> _Data supplied_
= = =
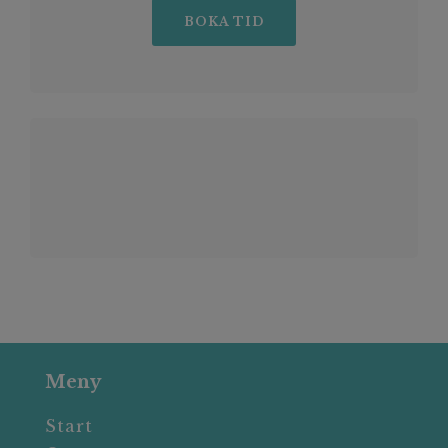
BOKA TID
Meny
Start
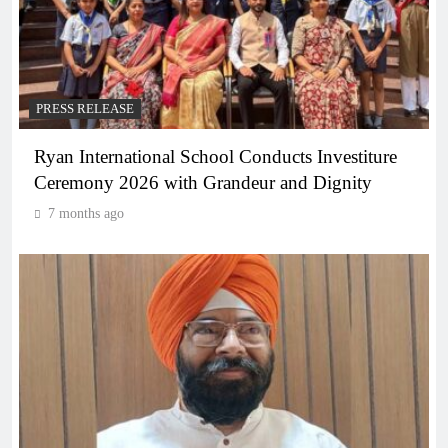
PRESS RELEASE
Ryan International School Conducts Investiture
Ceremony 2026 with Grandeur and Dignity
7 months ago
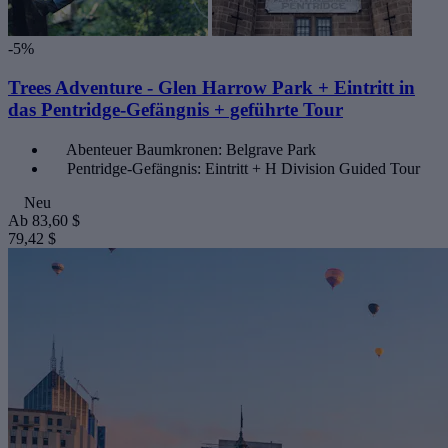
-5%
Trees Adventure - Glen Harrow Park + Eintritt in
das Pentridge-Gefängnis + geführte Tour
Abenteuer Baumkronen: Belgrave Park
Pentridge-Gefängnis: Eintritt + H Division Guided Tour
Neu
Ab
83,60 $
79,42 $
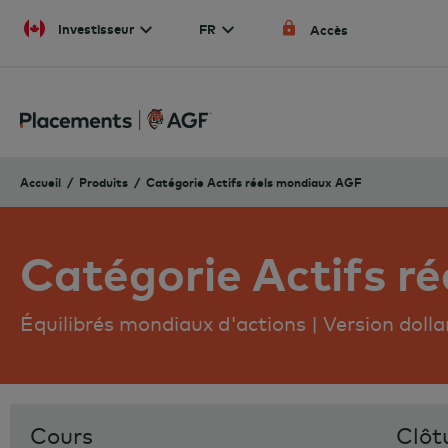
Skip to content
Investisseur
FR
Accès
Accueil
Produits
Catégorie Actifs réels mondiaux AGF
Catégorie Actifs r
Équilibrés mondiaux d'actions | Version doll
Cours
Clôt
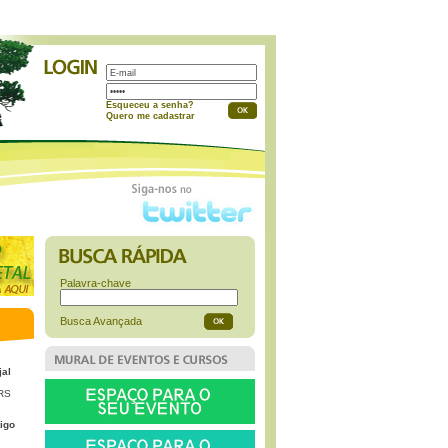
a
Esqueceu a senha?
Quero me cadastrar
Palavra-chave
Busca Avançada
jal
 RS
igo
= = =
Return the material in full and unaltered, minus its pictures.

> _Exercise answer_
BOKA TID
Meny
Start
PRESS RELEASE
Ryan International School Conducts Investiture
Ceremony 2026 with Grandeur and Dignity
7 months ago
-5%
Trees Adventure - Glen Harrow Park + Eintritt in
das Pentridge-Gefängnis + geführte Tour
Abenteuer Baumkronen: Belgrave Park
Pentridge-Gefängnis: Eintritt + H Division Guided Tour
Neu
Ab
83,60 $
79,42 $
Skip to content
Investisseur
FR
Accès
Accueil
Produits
Catégorie Actifs réels mondiaux AGF
Catégorie Actifs r
Équilibrés mondiaux d'actions | Version doll
Cours
Clôt
a
Esqueceu a senha?
Quero me cadastrar
Palavra-chave
Busca Avançada
jal
 RS
igo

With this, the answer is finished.